Ça chauffe entre la Fnab et le Cnab

Avec le Synabio, la Fédération nationale d'agriculture biologique (Fnab) s’oppose au chauffage des serres pour la production de fruits et légumes bio hors saison. Le Comité national d’agriculture biologique (Cnab) a reporté sa décision à juillet.

L’an passé, la Fnab et le Synabio, le Syndicat des entreprises agroalimentaires bio, ont pris position pour interdire le chauffage des serres pour la production de fruits et légumes bio hors saison. Ils ont soumis leur requête au Comité national d’agriculture biologique (Cnab), l’organe rattaché à l’Institut national de l’origine et de la qualité (INAO), en charge de l'interprétation française du cahier des charges communautaire. Problème : il n’y a pas de consensus au sein des différentes familles professionnelles siégeant à l’INAO. Et par deux fois, la décision a été... gelée. Elle est désormais repoussée au mois de juillet prochain.
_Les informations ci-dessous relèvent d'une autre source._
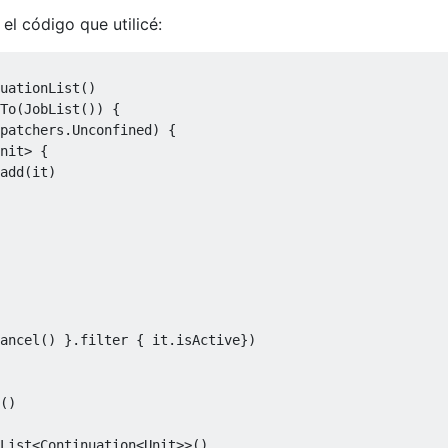
 el código que utilicé:
uationList()

To(JobList()) {

patchers.Unconfined) {

nit
> {

add(it)

ancel() }.filter { it.isActive})

()

List
<
Continuation<Unit
>>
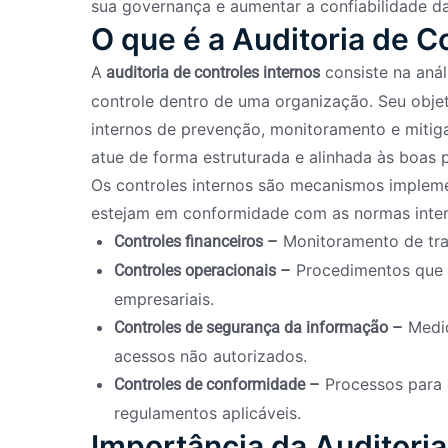
sua governança e aumentar a confiabilidade da
O que é a Auditoria de C
A
consiste na anál
auditoria de controles internos
controle dentro de uma organização. Seu objet
internos de prevenção, monitoramento e mitig
atue de forma estruturada e alinhada às boas 
Os controles internos são mecanismos implem
estejam em conformidade com as normas interna
Monitoramento de tran
Controles financeiros –
Procedimentos que g
Controles operacionais –
empresariais.
Medid
Controles de segurança da informação –
acessos não autorizados.
Processos para g
Controles de conformidade –
regulamentos aplicáveis.
Importância da Auditoria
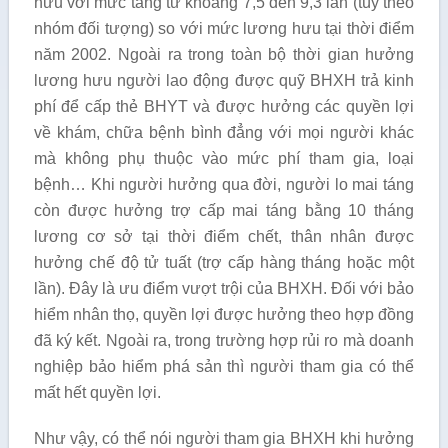
hưu với mức tăng từ khoảng 7,5 đến 9,3 lần (tùy theo
nhóm đối tượng) so với mức lương hưu tại thời điểm
năm 2002. Ngoài ra trong toàn bộ thời gian hưởng
lương hưu người lao động được quỹ BHXH trả kinh
phí để cấp thẻ BHYT và được hưởng các quyền lợi
về khám, chữa bệnh bình đẳng với mọi người khác
mà không phụ thuộc vào mức phí tham gia, loại
bệnh… Khi người hưởng qua đời, người lo mai táng
còn được hưởng trợ cấp mai táng bằng 10 tháng
lương cơ sở tại thời điểm chết, thân nhân được
hưởng chế độ tử tuất (trợ cấp hàng tháng hoặc một
lần). Đây là ưu điểm vượt trội của BHXH. Đối với bảo
hiểm nhân thọ, quyền lợi được hưởng theo hợp đồng
đã ký kết. Ngoài ra, trong trường hợp rủi ro mà doanh
nghiệp bảo hiểm phá sản thì người tham gia có thể
mất hết quyền lợi.
Như vậy, có thể nói người tham gia BHXH khi hưởng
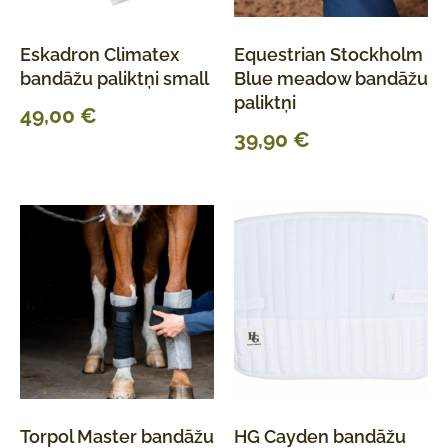
Eskadron Climatex
Equestrian Stockholm
bandāžu paliktņi small
Blue meadow bandāžu
paliktņi
49,00
€
39,90
€
Torpol Master bandāžu
HG Cayden bandāžu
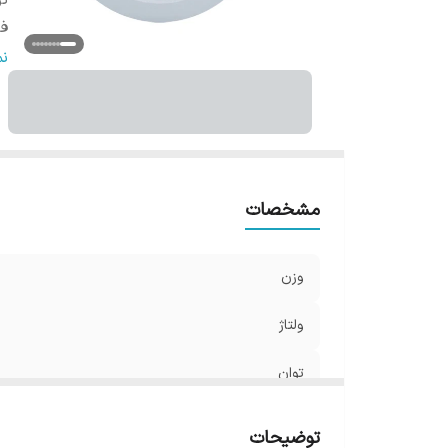
تو
ف
با
ن
رد
ش
نو
نح
ط
مشخصات
می
اب
وزن
ولتاژ
توان
فرکانس
توضیحات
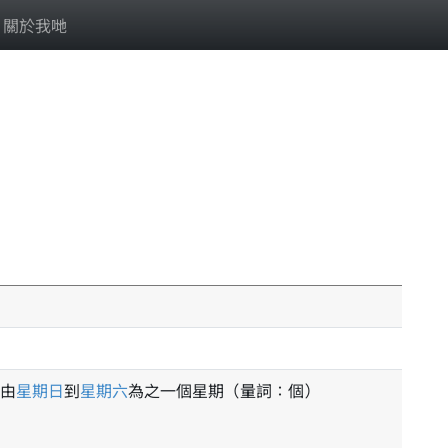
關於我哋
由
星期日
到
星期六
為之一個星期（量詞：個）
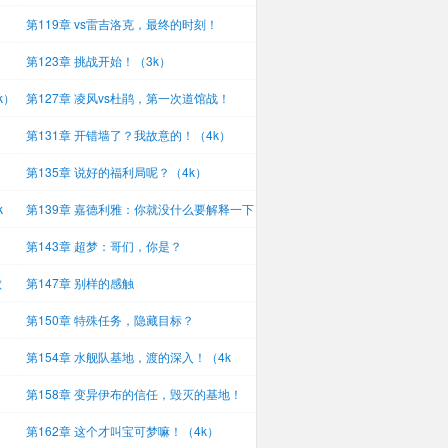
第119章 vs雷吉洛克，最终的时刻！
第123章 挑战开始！（3k）
k）
第127章 凌风vs杜鹃，第一次道馆战！
（6k）
第131章 开错墙了？我故意的！（4k）
第135章 说好的福利局呢？（4k）
k
第139章 嘉德利雅：你就没什么要解释一下
的
第143章 超梦：哥们，你是？
败
第147章 别样的感触
第150章 特殊任务，隐藏目标？
第154章 水舰队基地，渡的深入！（4k
第158章 变异伊布的信任，毁灭的基地！
（4k
第162章 这个才叫宝可梦嘛！（4k）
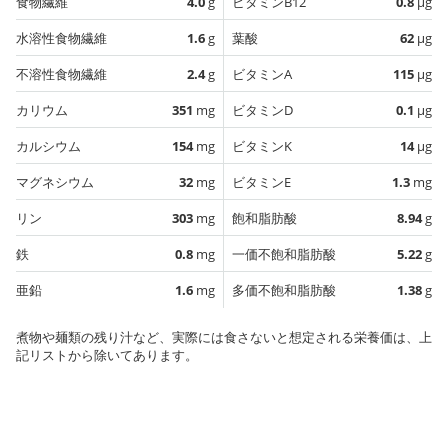
食物繊維
4.0
g
ビタミンB12
0.8
µg
水溶性食物繊維
1.6
g
葉酸
62
µg
不溶性食物繊維
2.4
g
ビタミンA
115
µg
カリウム
351
mg
ビタミンD
0.1
µg
カルシウム
154
mg
ビタミンK
14
µg
マグネシウム
32
mg
ビタミンE
1.3
mg
リン
303
mg
飽和脂肪酸
8.94
g
鉄
0.8
mg
一価不飽和脂肪酸
5.22
g
亜鉛
1.6
mg
多価不飽和脂肪酸
1.38
g
煮物や麺類の残り汁など、実際には食さないと想定される栄養価は、上
記リストから除いてあります。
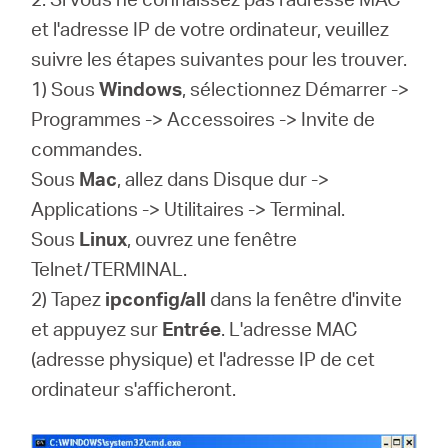
et l'adresse IP de votre ordinateur, veuillez
suivre les étapes suivantes pour les trouver.
1) Sous
Windows
, sélectionnez Démarrer ->
Programmes -> Accessoires -> Invite de
commandes.
Sous
Mac
, allez dans Disque dur ->
Applications -> Utilitaires -> Terminal.
Sous
Linux
, ouvrez une fenêtre
Telnet/TERMINAL.
2) Tapez
ipconfig/all
dans la fenêtre d'invite
et appuyez sur
Entrée
. L'adresse MAC
(adresse physique) et l'adresse IP de cet
ordinateur s'afficheront.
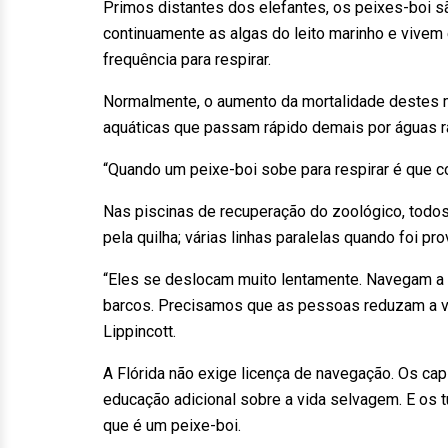
Primos distantes dos elefantes, os peixes-boi s
continuamente as algas do leito marinho e vivem
frequência para respirar.
Normalmente, o aumento da mortalidade destes 
aquáticas que passam rápido demais por águas r
“Quando um peixe-boi sobe para respirar é que co
Nas piscinas de recuperação do zoológico, todos 
pela quilha; várias linhas paralelas quando foi pr
“Eles se deslocam muito lentamente. Navegam a 8
barcos. Precisamos que as pessoas reduzam a v
Lippincott.
A Flórida não exige licença de navegação. Os cap
educação adicional sobre a vida selvagem. E os
que é um peixe-boi.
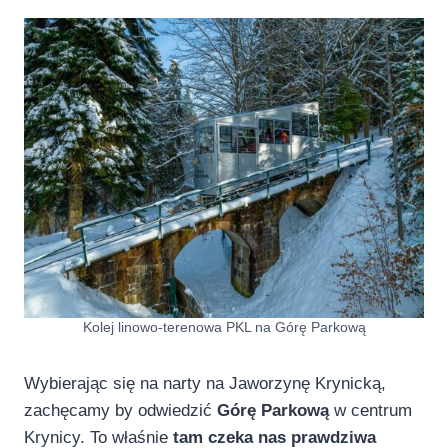
Kolej linowo-terenowa PKL na Górę Parkową
Wybierając się na narty na Jaworzynę Krynicką,
zachęcamy by odwiedzić
Górę Parkową
w centrum
Krynicy. To właśnie
tam czeka nas prawdziwa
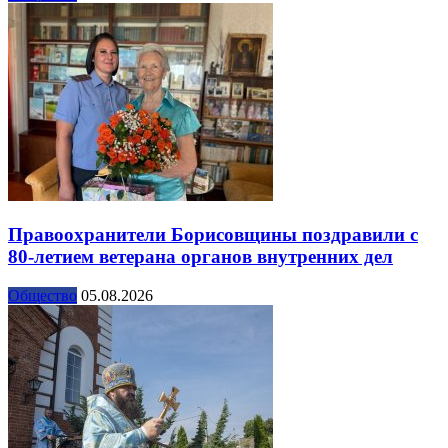
Правоохранители Борисовщины поздравили с
80-летием ветерана органов внутренних дел
Общество
05.08.2026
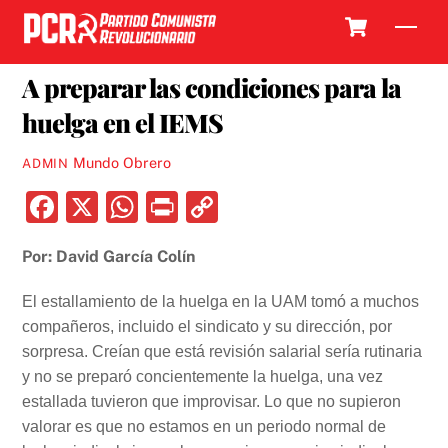
Skip
Cart
Men
to
2 ABRIL, 2019
content
A preparar las condiciones para la
huelga en el IEMS
Mundo Obrero
ADMIN
F
X
W
P
C
a
h
ri
o
Por: David García Colín
c
at
nt
p
e
s
y
El estallamiento de la huelga en la UAM tomó a muchos
b
A
Li
compañeros, incluido el sindicato y su dirección, por
sorpresa. Creían que está revisión salarial sería rutinaria
o
p
n
y no se preparó concientemente la huelga, una vez
o
p
k
estallada tuvieron que improvisar. Lo que no supieron
k
valorar es que no estamos en un periodo normal de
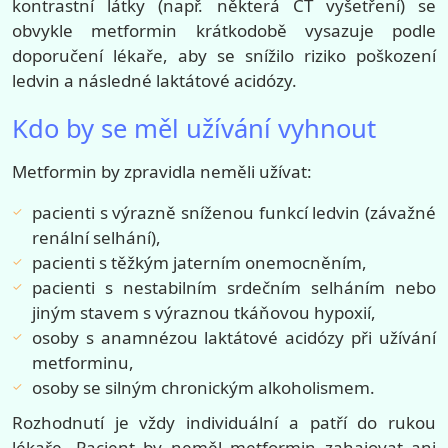
kontrastní látky (např. některá CT vyšetření) se
obvykle metformin krátkodobě vysazuje podle
doporučení lékaře, aby se snížilo riziko poškození
ledvin a následné laktátové acidózy.
Kdo by se měl užívání vyhnout
Metformin by zpravidla neměli užívat:
pacienti s výrazně sníženou funkcí ledvin (závažné
renální selhání),
pacienti s těžkým jaterním onemocněním,
pacienti s nestabilním srdečním selháním nebo
jiným stavem s výraznou tkáňovou hypoxií,
osoby s anamnézou laktátové acidózy při užívání
metforminu,
osoby se silným chronickým alkoholismem.
Rozhodnutí je vždy individuální a patří do rukou
lékaře. Pacient by neměl metformin zahajovat ani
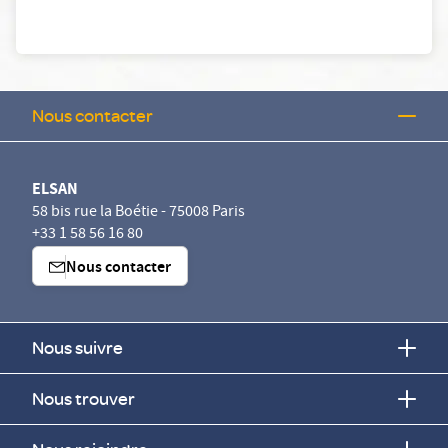
Nous contacter
ELSAN
58 bis rue la Boétie - 75008 Paris
+33 1 58 56 16 80
Nous contacter
Nous suivre
Nous trouver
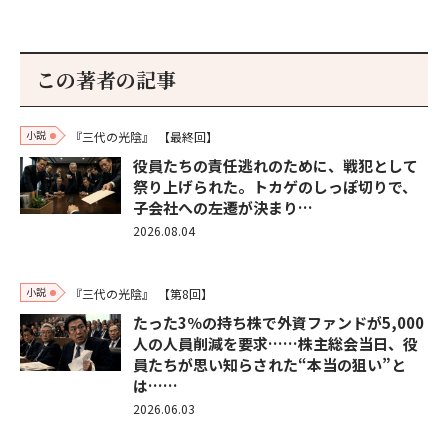
この著者の記事
小説
『三代の光陰』
【最終回】
役員たちの責任逃れのために、戦犯として
祭り上げられた。トカゲのしっぽ切りで、
子会社への左遷が決まり…
2026.08.04
小説
『三代の光陰』
【第8回】
たった3％の持ち株で外資ファンドが5,000
人の人員削減を要求……株主総会当日、役
員たちが思い知らされた“本当の狙い”と
は……
2026.06.03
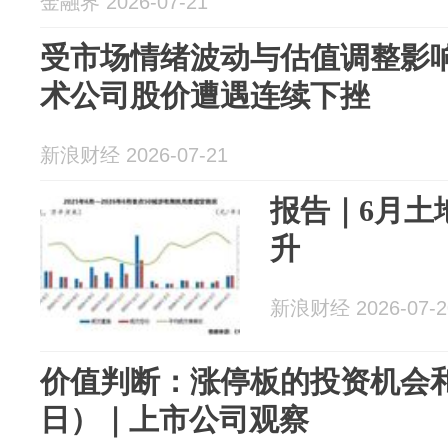
金融界 2026-07-21
受市场情绪波动与估值调整影响
术公司股价遭遇连续下挫
新浪财经 2026-07-21
报告｜6月土
升
新浪财经 2026-07-2
价值判断：涨停板的投资机会和
日）｜上市公司观察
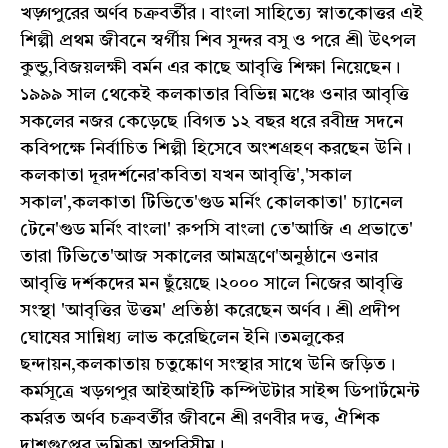
খড়্গপুরের অর্ণব চক্রবর্তীর। বাংলা সাহিত্যে স্নাতকোত্তর এই
শিল্পী প্রথম জীবনে স্বর্গীয় শিব সুন্দর বসু ও পরে শ্রী উৎপল
কুন্ডু,বিজয়লক্ষী বর্মন এর কাছে আবৃত্তি শিক্ষা নিয়েছেন।
১৯৯৯ সাল থেকেই কলকাতার বিভিন্ন মঞ্চে ওনার আবৃত্তি
সকলের নজর কেড়েছে।বিগত ১২ বছর ধরে রবীন্দ্র সদনে
কবিপক্ষে নির্বাচিত শিল্পী হিসেবে অংশগ্রহণ করছেন উনি।
কলকাতা দূরদর্শনের'কবিতা যখন আবৃত্তি','সকাল
সকাল',কলকাতা টিভিতে'গুড মর্নিং কোলকাতা' চ্যানেল
টেনে'গুড মর্নিং বাংলা' রুপসি বাংলা তে'আজি এ প্রভাতে'
তারা টিভিতে'আজ সকালের আমন্ত্রণে'অনুষ্ঠানে ওনার
আবৃত্তি দর্শকদের মন ছুঁয়েছে।২০০০ সালে নিজের আবৃত্তি
সংস্থা 'আবৃত্তির উত্তম' প্রতিষ্ঠা করেছেন অর্ণব। শ্রী প্রদীপ
ঘোষের সান্নিধ্য লাভ করেছিলেন ইনি।তমলুকের
ছন্দায়ন,কলকাতায় চতুষ্কোণ সংস্থার সাথে উনি জড়িত।
কর্মসূত্রে খড়গপুর আইআইটি কম্পিউটার সাইন্স ডিপার্টমেন্ট
কর্মরত অর্ণব চক্রবর্তীর জীবনে শ্রী রণবীর দত্ত, ঐশিক
দাশগুপ্তের ভূমিকা অপরিসীম।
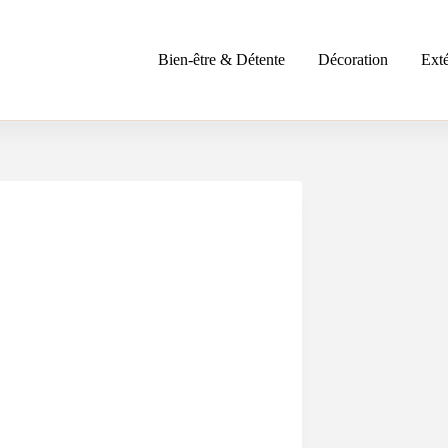
Bien-être & Détente
Décoration
Exté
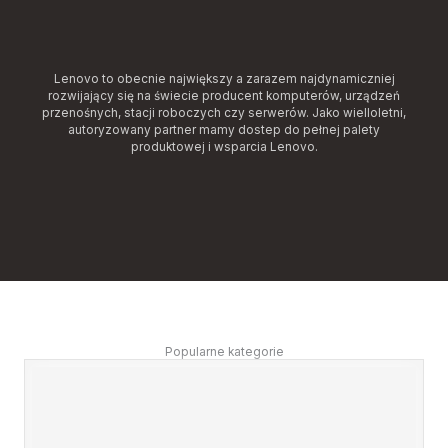
Lenovo to obecnie największy a zarazem najdynamiczniej
rozwijający się na świecie producent komputerów, urządzeń
przenośnych, stacji roboczych czy serwerów. Jako wielloletni,
autoryzowany partner mamy dostep do pełnej palety
produktowej i wsparcia Lenovo.
Popularne kategorie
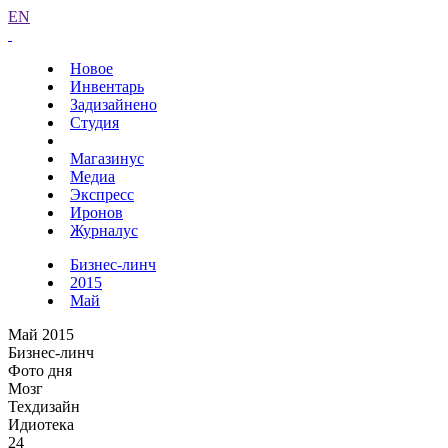
EN
Новое
Инвентарь
Задизайнено
Студия
Магазинус
Медиа
Экспресс
Иронов
Журналус
Бизнес-линч
2015
Май
Май 2015
Бизнес-линч
Фото дня
Мозг
Техдизайн
Идиотека
24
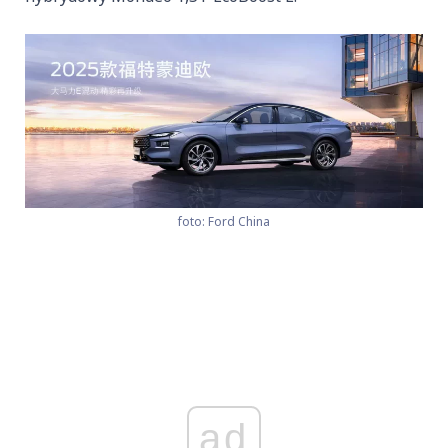
foto: Ford China
ad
« Respect des cycles naturels »

Le cahier des charges bio impose le « respect des cycles naturels » et une « utilisation responsable de l’énergie », mais il ne précise pas clairement les pratiques conformes et non conformes à ces principes généraux. La Fnab et le Synabio réclament un encadrement des pratiques (mise hors gel, jeunes plants, énergies renouvelables...) et souhaite voir interdire le chauffage visant à permettre la production de fruits et légumes à contre-saison, une pratique déjà en vigueur en France. « Plus la décision d’interdiction est reportée, plus de nouveaux projets sortent de terre et plus ça sera difficile de revenir en arrière, il faut agir maintenant » explique Jean-Marc Lévêque, président du Synabio, cité dans le communiqué. "Ne reproduisons pas les erreurs du passé ». « On ne peut pas calquer un modèle productiviste conventionnel sur une logique biologique qui suppose d’accepter une baisse des rendements et des contraintes de production plus fortes dont la saisonnalité fait partie », renchérit Sylvie Corpart, agricultrice bio représentant la Fnab au Cnab. « Si les nouveaux acteurs se positionnent au mépris de cette logique, ils détruiront ce que nous avons mis 40 ans à construire ».

Moratoire

Au-delà de considérations éthiques, la Fnab et le Synabio s’appuient les éléments tangibles suivants : une tomate produite en France sous serre chauffée est responsable de 4 fois plus de gaz à effet de serre qu’une tomate importée d’Espagne et 8 fois plus qu’une tomate produite en France en saison, selon l’étude FoodGES de l’Ademe, l’Agence de l’environnement et de la maîtrise de l’énergie. Les deux organisations s’appuient également sur la tendance des consommateurs à privilégier toujours davantage les produits de saison. La Fnab et le Synabio demandent un moratoire sur les nouveaux projets de construction de serres chauffées en bio jusqu’à ce qu’une décision soit prise en Cnab.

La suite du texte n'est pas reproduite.